I can imagine it. EEK!


----------



## Starch (Jun 28, 2010)

There's an earlier thread on pretty nearly exactly the same topic, though it began - to my recollection - on the narrower subject of BB's recent "big box o' polo shirts" promotion.

There's no heavy logic to this. Where logos are considered acceptable (_i.e._ where they've traditionally appeared), they're acceptable; where they're not, they're not. 
Unacceptable: business clothes, dress clothes.
Acceptable: cars, sporting goods, polo shirts and ... well, most everything else.

Other point: There are tons of what amount to (or literally are) trademarks in clothes, which functionally aren't enormously different from logos. Anybody who's not a bit on the rubish side can recognize a Barbour coat with no logo. You need to be sharper, but scarcely a genius, to recognize a J. Press sportcoat.


----------



## sqroot3 (Jun 13, 2012)

VictorRomeo said:


> For the left chest perhaps, OP?


epic.


----------



## sqroot3 (Jun 13, 2012)

Starch said:


> There are tons of what amount to (or literally are) trademarks in clothes, which functionally aren't enormously different from logos. Anybody who's not a bit on the rubish side can recognize a Barbour coat with no logo. You need to be sharper, but scarcely a genius, to recognize a J. Press sportcoat.

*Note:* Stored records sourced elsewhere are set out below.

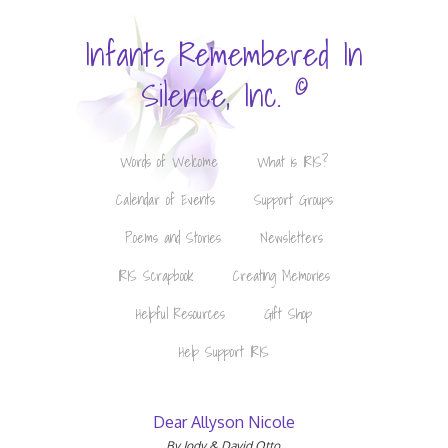
Infants Remembered In
©
Silence, Inc.
Words of Welcome
What is IRIS?
Calendar of Events
Support Groups
Poems and Stories
Newsletters
IRIS Scrapbook
Creating Memories
Helpful Resources
Gift Shop
Help Support IRIS
Dear Allyson Nicole
By Jody & David Otto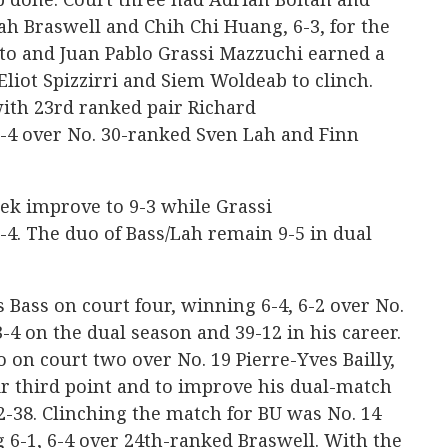
h Braswell and Chih Chi Huang, 6-3, for the
oto and Juan Pablo Grassi Mazzuchi earned a
Eliot Spizzirri and Siem Woldeab to clinch.
ith 23rd ranked pair Richard
-4 over No. 30-ranked Sven Lah and Finn
ek improve to 9-3 while Grassi
4. The duo of Bass/Lah remain 9-5 in dual
s Bass on court four, winning 6-4, 6-2 over No.
-4 on the dual season and 39-12 in his career.
o on court two over No. 19 Pierre-Yves Bailly,
eir third point and to improve his dual-match
82-38. Clinching the match for BU was No. 14
 6-1, 6-4 over 24th-ranked Braswell. With the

Whoops. I can recognize neither. checked out photos of these items. how can you tell?!


----------



## Col. Mustard (Mar 16, 2008)

My sociological theory in regards to branding. (Apologies for inadvertently cannibalizing anyone else's insight.)

Apparel has always communicated social status. Those in a higher social rank would wear more ornate or more refined, more crafted or better materialed, more fancy or sophisticated clothing. These were qualities that could be determined on sight, especially among elites as they communicated in-group status to one another. Lower ranks would wear increasingly plain and utilitarian clothing as you worked your way down the social ladder.

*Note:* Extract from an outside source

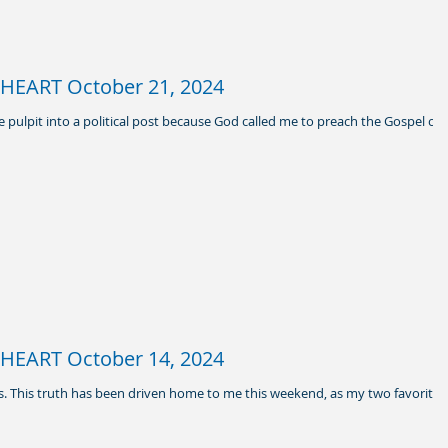
HEART October 21, 2024
he pulpit into a political post because God called me to preach the Gospel of
HEART October 14, 2024
ows. This truth has been driven home to me this weekend, as my two favorite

However, as society shifted towards greater egalitarianism throughout the 20th century, culminating in the 1960s, traditional signifiers of social rank were seen as outdated and gauche. Egalitarianism was reflected through casualization: a widespread adoption of the modes of dress of the proletariat, or at least modes of dress where social rank would be less conspicuous. These modes of dress -- mass-produced sportswear and jeans -- are ultimately indistinguishable in terms of quality.

However, human being still have yearnings for definitions of ingroup/outgroup and social status. Again, quality distinctions among machine-made, mass-produced, essentially identical merchandise became meaningless. Thus _branding (_and a more arbitrary retail cost attached to it), rather than quality, became the demarcation of value or exclusivity.

Thus you have people buying crap Burberry polos for $150.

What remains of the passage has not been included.